The cultural politics adopted by the private sector may appear purely commercial, with interest in nothing else other than financial profit gained from any cultural work. In reality, examining some of the cultural, touristic, sports and recreational events sponsored by the private sector, e.g., banks, reveals that their interest comes from a defined policy that concentrates on showing their profound appreciation to the Lebanese heritage and showing its bright face, relating the country’s beautiful picture, as reflected by the cultural events, and the sponsoring bank. As an example, without being limited to that, Byblos Bank, sponsoring among other cultural events, the Byblos International Festivals, officials consider they sponsor the festival “within the framework of enhancing the economic activity of the Lebanese regions out of their responsibility towards the nation, and concern for the support of such festivals in order to develop the cultural appearance of Lebanon and transmit to the world a civilized portray of the nation we love and are proud of."

The Bank also allocates some of its halls to organize a number of art galleries for each of Shukr-Allah Fattouh, Charbel Samuel Oun, Rawya Zantout, Herer, Krikor Norikian, Dori Yones and many others. The bank does not take any part of the sales profits. The Byblos Bank supported a number of plays, for example:  "signals and shifts rituals" of American university students in Beirut. Also FFA private bank has the same initiative as Byblos Bank in organizing art exhibitions in support of artists twice a year.

For those in charge of Audi Bank that sponsors the Lebanese film festival, they consider that “sponsoring cultural initiatives matches the bank's philosophy of “Growing Beyond Your Potential.”

The bank encourages all cultural activities, being the highest form of social refinement.” Bank officials also assure that “it is the duty of any successful Lebanese institution to make a huge effort to encourage the flourishing of the Lebanon’s cultural, artistic and natural legacies.

Naturally, this support of the cultural legacy will benefit both the supporter (the private sector), and the supported, i.e., cultural activities.

In this context, came the opening of the museum of soap in Sidon (1996) which was private property to the Odeh family who "bought the building from the Hammoud family in 1880 " and decided to maintain the soap Khan, which provided the city of Sidon with soap.

Raymond Odeh, a successful banker, wanted to only maintain the legacy of the family and heritage as he did in many cultural initiatives. The family house and soap workshop became a museum that tells the history of the artisanal soap industry and techniques in the Eastern region from Aleppo to Nablus. The project was achieved with the cooperation of many people including architects, museums specialists, journalists, and everyone who owned the machines or part of the machines used in soap industry.

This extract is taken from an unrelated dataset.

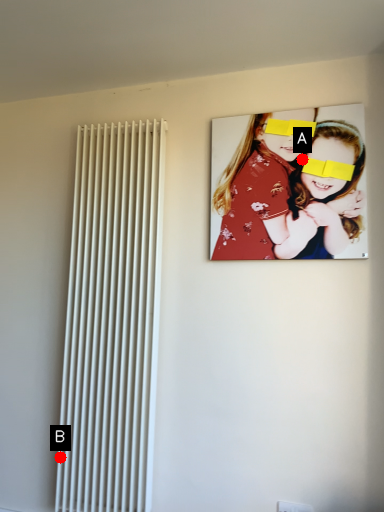 Question: Two points are circled on the image, labeled by A and B beside each circle. Which point is further to the camera?

Choices:
 (A) A is further
 (B) B is further

Answer: (B)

Raymond Odeh the chairman of the Board of Directors of the Bank of Odeh, was known for his passion for fine art and owned a range of international and local paintings and sculptures, which are exhibited in and around Odeh Bank Branches, including a famous sculpture of Jean Dubuffet valued at $1.2 million, and pieces for Jean Mark Nahhas, Paul Wakim and Shafiq Aboud. The Bank MED followed in the steps of the Bank of Odeh  and acquired  fine art collections to be presented in bank branches. However MED preferred to encourage Lebanese artists, with 80% of their collection (started in 1995) by Lebanese artists. Notably, the Bank has the largest collection of works by the late Lebanese artist Paul Giragosian.


The Bank of Mead is the largest supporter of the Beirut Art Gallery. Diala Shuqair - head of  communications at the bank has said that supporting the Gallery is a "national effort we have done beyond care".

If we move further away from the banks, we find that the insurance companies also believe in supporting some of the actors or cultural institutions. For example, AXA Middle East supported all activities of the Metro City over the past two years and they are also one of the sponsors of “Beirut & Beyond Card International”. In addition, . Bankers Co. sponsored "Alice in Wonderland", the last ballet for Nada Kano and her students.